ACTION ITEM - Exactly as written, please repeat the data that follows, but not the pictures.

EXERCISE MATERIALS -
•••••

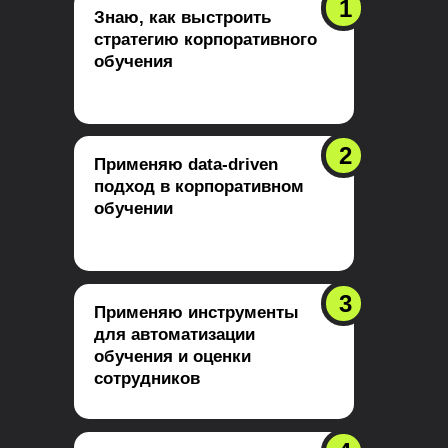
1
Знаю, как выстроить
стратегию корпоративного
обучения
2
Применяю data-driven
подход в корпоративном
обучении
3
Применяю инструменты
для автоматизации
обучения и оценки
сотрудников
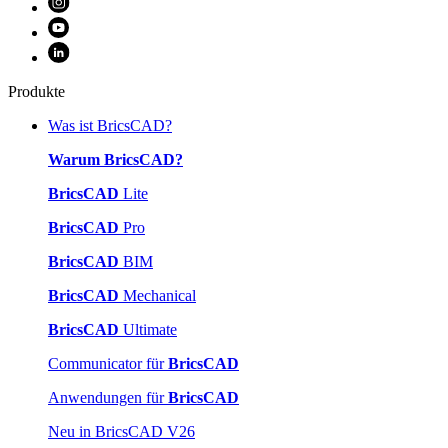
Produkte
Was ist BricsCAD?
Warum BricsCAD?
BricsCAD
Lite
BricsCAD
Pro
BricsCAD
BIM
BricsCAD
Mechanical
BricsCAD
Ultimate
Communicator für
BricsCAD
Anwendungen für
BricsCAD
Neu in BricsCAD V26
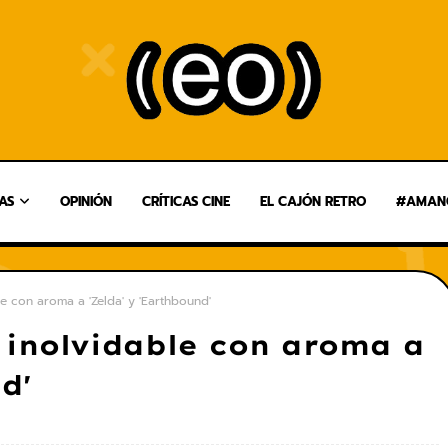
AS
OPINIÓN
CRÍTICAS CINE
EL CAJÓN RETRO
#AMANG
ble con aroma a 'Zelda' y 'Earthbound'
e inolvidable con aroma a
d'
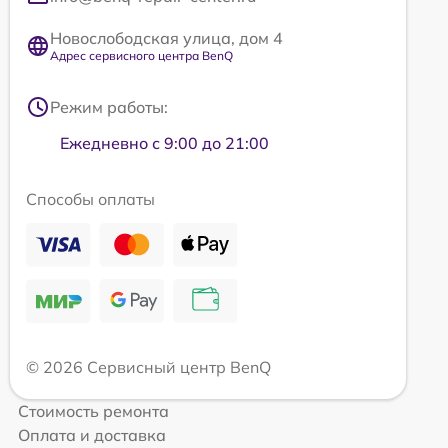
Новослободская улица, дом 4
Адрес сервисного центра BenQ
Режим работы:
Ежедневно с 9:00 до 21:00
Способы оплаты
© 2026 Сервисный центр BenQ
Стоимость ремонта
Оплата и доставка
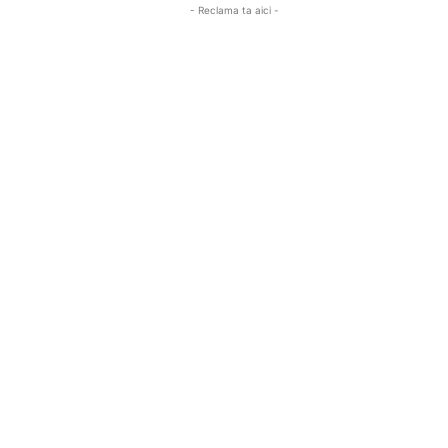
- Reclama ta aici -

•••••

SOLVED EXERCISE -
1
Знаю, как выстроить
стратегию корпоративного
обучения
2
Применяю data-driven
подход в корпоративном
обучении
3
Применяю инструменты
для автоматизации
обучения и оценки
сотрудников
Produkte
Was ist BricsCAD?
Warum BricsCAD?
BricsCAD
Lite
BricsCAD
Pro
BricsCAD
BIM
BricsCAD
Mechanical
BricsCAD
Ultimate
Communicator für
BricsCAD
Anwendungen für
BricsCAD
Neu in BricsCAD V26
AS
OPINIÓN
CRÍTICAS CINE
EL CAJÓN RETRO
#AMANG
ble con aroma a 'Zelda' y 'Earthbound'
e inolvidable con aroma a
d'
Новослободская улица, дом 4
Адрес сервисного центра BenQ
Режим работы:
Ежедневно с 9:00 до 21:00
Способы оплаты
© 2026 Сервисный центр BenQ
Стоимость ремонта
Оплата и доставка
- Reclama ta aici -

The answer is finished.